Between the Layers of Petrified Silence, Louis Braddock Clarke. Kunstverein Arnsberg, 2025. Photo: Michel Ptasinski
Between the Layers of Petrified Silence, Louis Braddock Clarke. Kunstverein Arnsberg, 2025. Photo credit: Michel Ptasinski
Between the Layers of Petrified Silence, Louis Braddock Clarke. Kunstverein Arnsberg, 2025. Photo: Michel Ptasinski
Between the Layers of Petrified Silence, Louis Braddock Clarke. Kunstverein Arnsberg, 2025. Photo credit: Michel Ptasinski
Between the Layers of Petrified Silence, Louis Braddock Clarke. Kunstverein Arnsberg, 2025. Photo: Michel Ptasinski
Between the Layers of Petrified Silence, Louis Braddock Clarke. Kunstverein Arnsberg, 2025. Photo credit: Michel Ptasinski



FACE 001 transforms the stone itself into an instrument. Laden with transducers, this marbled, swirling stone, named Vitoria Regia, plays a soundtrack of archival mining explosions and rockfalls, transmitting vibrations to the audience through its fragile, thin-sliced surface. The work actively translates low frequencies into infrasound—a detection technique developed during the Cold War in which barometric microphones were used to detect nuclear explosions. These microphones detected changes in air pressure caused by explosions anywhere on Earth.

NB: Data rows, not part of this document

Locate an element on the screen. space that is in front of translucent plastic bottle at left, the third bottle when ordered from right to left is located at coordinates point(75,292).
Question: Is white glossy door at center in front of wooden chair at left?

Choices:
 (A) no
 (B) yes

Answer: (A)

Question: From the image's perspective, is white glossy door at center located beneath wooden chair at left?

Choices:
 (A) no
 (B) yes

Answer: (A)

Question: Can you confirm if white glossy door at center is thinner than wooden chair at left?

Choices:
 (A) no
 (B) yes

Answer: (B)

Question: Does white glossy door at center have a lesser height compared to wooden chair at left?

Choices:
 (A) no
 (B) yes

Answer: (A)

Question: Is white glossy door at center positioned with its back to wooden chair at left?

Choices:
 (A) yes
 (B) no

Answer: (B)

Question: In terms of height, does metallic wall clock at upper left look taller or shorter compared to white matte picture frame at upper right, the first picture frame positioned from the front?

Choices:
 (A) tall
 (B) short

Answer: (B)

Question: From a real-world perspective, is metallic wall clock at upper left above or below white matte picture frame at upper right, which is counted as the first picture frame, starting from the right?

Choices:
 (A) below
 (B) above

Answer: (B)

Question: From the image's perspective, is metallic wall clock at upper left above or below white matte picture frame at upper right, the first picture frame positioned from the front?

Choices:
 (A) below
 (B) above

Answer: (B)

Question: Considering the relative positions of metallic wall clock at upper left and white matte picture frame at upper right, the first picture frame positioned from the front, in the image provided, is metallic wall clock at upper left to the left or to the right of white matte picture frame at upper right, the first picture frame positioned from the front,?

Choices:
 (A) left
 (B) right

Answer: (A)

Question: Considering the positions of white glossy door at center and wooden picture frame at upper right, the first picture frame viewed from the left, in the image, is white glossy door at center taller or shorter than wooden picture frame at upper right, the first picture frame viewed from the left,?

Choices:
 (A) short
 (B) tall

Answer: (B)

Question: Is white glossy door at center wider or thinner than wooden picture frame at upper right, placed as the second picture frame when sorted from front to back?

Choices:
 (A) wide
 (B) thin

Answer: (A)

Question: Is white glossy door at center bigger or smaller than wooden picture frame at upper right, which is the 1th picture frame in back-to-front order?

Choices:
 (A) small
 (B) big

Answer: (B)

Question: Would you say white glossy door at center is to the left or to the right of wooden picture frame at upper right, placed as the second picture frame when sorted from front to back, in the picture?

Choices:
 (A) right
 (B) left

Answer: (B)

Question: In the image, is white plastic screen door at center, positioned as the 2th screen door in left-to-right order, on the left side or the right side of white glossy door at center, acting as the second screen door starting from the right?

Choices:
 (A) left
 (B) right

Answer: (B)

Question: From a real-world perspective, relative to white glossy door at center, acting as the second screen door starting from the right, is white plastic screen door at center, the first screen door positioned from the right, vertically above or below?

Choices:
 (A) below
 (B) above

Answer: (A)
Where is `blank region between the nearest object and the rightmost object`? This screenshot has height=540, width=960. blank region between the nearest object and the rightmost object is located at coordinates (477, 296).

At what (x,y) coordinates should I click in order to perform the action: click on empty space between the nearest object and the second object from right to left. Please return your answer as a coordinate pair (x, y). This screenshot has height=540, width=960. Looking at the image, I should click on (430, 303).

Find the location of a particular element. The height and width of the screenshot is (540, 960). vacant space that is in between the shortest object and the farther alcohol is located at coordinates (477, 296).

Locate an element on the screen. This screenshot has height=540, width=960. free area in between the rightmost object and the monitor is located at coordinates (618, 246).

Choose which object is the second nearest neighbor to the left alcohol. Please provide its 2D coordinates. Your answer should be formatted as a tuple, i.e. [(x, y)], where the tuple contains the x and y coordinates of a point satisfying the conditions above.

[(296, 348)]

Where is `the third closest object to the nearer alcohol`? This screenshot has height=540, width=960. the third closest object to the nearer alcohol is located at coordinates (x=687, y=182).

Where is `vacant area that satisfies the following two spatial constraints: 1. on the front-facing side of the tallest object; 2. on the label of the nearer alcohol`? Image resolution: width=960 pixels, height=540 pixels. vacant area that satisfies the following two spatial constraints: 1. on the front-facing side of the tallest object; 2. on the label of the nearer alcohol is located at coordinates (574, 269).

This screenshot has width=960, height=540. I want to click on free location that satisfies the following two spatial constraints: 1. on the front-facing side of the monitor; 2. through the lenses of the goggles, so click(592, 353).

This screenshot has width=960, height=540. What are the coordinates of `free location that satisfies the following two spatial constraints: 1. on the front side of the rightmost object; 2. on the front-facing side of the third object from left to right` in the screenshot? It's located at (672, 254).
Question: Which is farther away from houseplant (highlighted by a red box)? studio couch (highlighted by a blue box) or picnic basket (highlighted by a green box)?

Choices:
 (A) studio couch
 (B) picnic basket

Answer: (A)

On this shaking stone surface, holes are drilled into locations selected by geologist Annique van der Boon, who collaborated on the project, pointing out which areas would need inspection to learn more about the stone’s composition. These were filled in with petrified whale bones and golden lines, creating a deep-time divination map for deciphering the language of minerals. The stone, on the other hand, was selected by Braddock Clarke, though he wonders if it wasn’t the stone itself that chose to participate, I had an immediate magnetism to the stone Vitoria Regia, Rock nr: 6314, Slice: 56 – it spoke of worlds within worlds, had a geology of circular compression, and bacterial arms as if it was still growing. The choice was through divination – a type of dowsing through the post-mine landscape and finding the source signal. Maybe it was its magnetic lava particles magnetising me – Maybe its active hallucinations kept circling my unconscious – or Maybe Vitoria Regia chose itself to join our infrasonic pirate ship at Kunstverien Arnsberg.

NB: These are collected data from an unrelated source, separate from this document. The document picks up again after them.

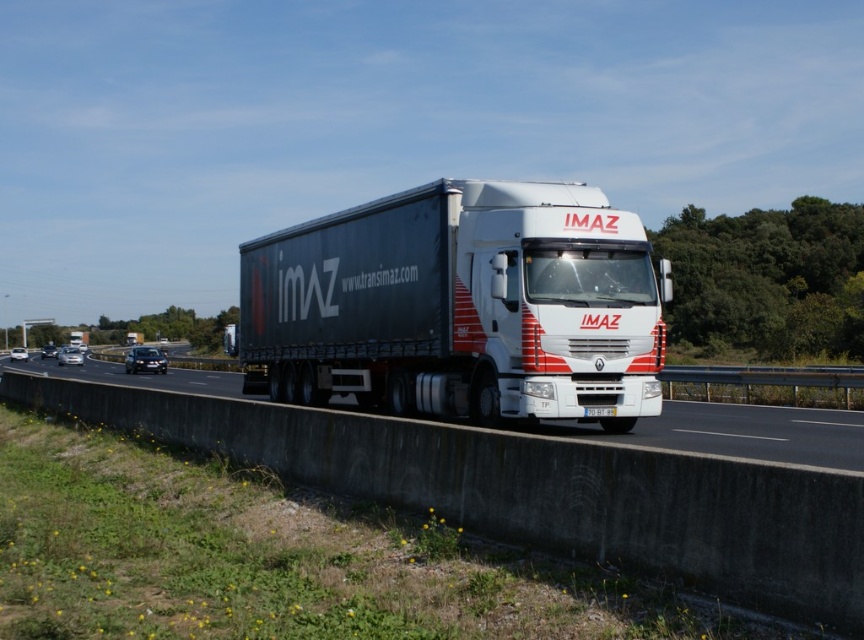 Question: Is matte black trailer truck at center thinner than white glossy truck at center?

Choices:
 (A) yes
 (B) no

Answer: (A)

Question: Does matte black trailer truck at center appear on the left side of white glossy truck at center?

Choices:
 (A) no
 (B) yes

Answer: (A)

Question: Is matte black trailer truck at center further to the viewer compared to white glossy truck at center?

Choices:
 (A) yes
 (B) no

Answer: (A)

Question: Which point appears closest to the camera in this image?

Choices:
 (A) 693,412
 (B) 513,227

Answer: (B)

Question: Which point is closer to the camera?

Choices:
 (A) (643, 438)
 (B) (510, 189)

Answer: (A) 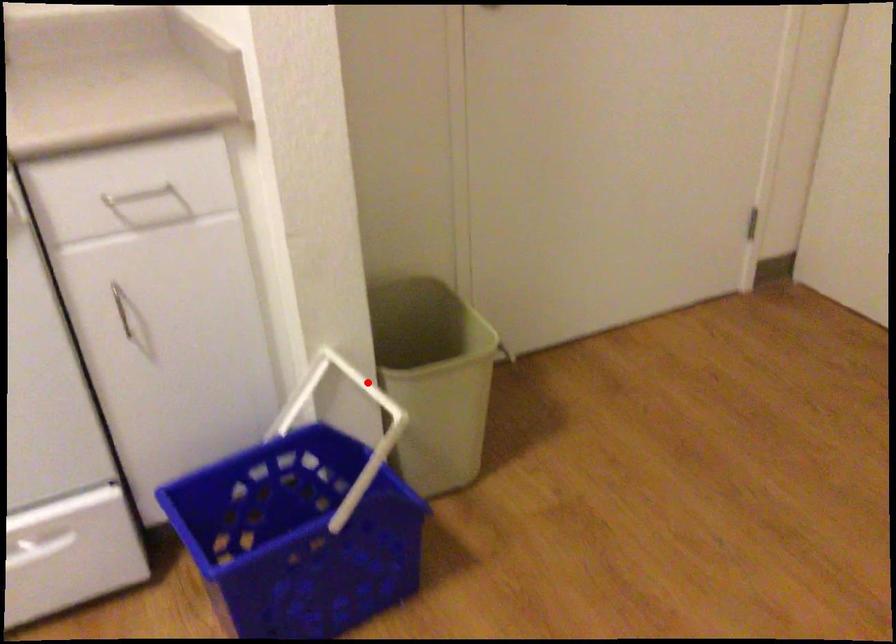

Turning around, the video of FACE 002 is visible. It plays an algorithmic sequence of ultra-thin rock cuts sourced from laboratories in the Netherlands. Composed by creative coder Arran Lyon, the algorithm jumps between hues and cuts sourced from the world over to be studied in Dutch laboratories. The camera moves slowly across the elegant colours and patterns of a vast collection of stones, each telling a story of the planet’s continental and subterranean evolution over geological time. These delicate, translucent slices also reveal the frenzied contemporary desire for rare earth minerals—a hunger in which we all participate through the unmeasured, obligatory consumption patterns of Western life. 


Visitors are invited to touch FACE 001, to feel the deep pulses of geological time vibrating through their fingertips—a direct, haptic connection to an ancient earth from which we all were born. This tactile encounter transforms passive viewing into an embodied listening experience, where the body itself becomes a receiver for the stone’s transmitted frequencies. The two works, facing each other, create a layered environment both inside and outside, reflecting on the openings and closures left behind by tunnels bored into fragile landscapes. They are linked through post-extractivist traces—acknowledging what has been taken while refusing to repeat the violence. Tellurian underground pulses push into the night air, escaping like a thousand sound-waves freed from their millennial subterranean prison.


The beating heart of rock that lies beneath our feet and moves economies sits in geological solidarity with the ruined landscapes of the global south, from where many of these samples came. It connects to the philosophy of Édouard Glissant’s tout-monde, whose volcanic solidarities reach out from Martinique through deep underground lava chambers that connect the world.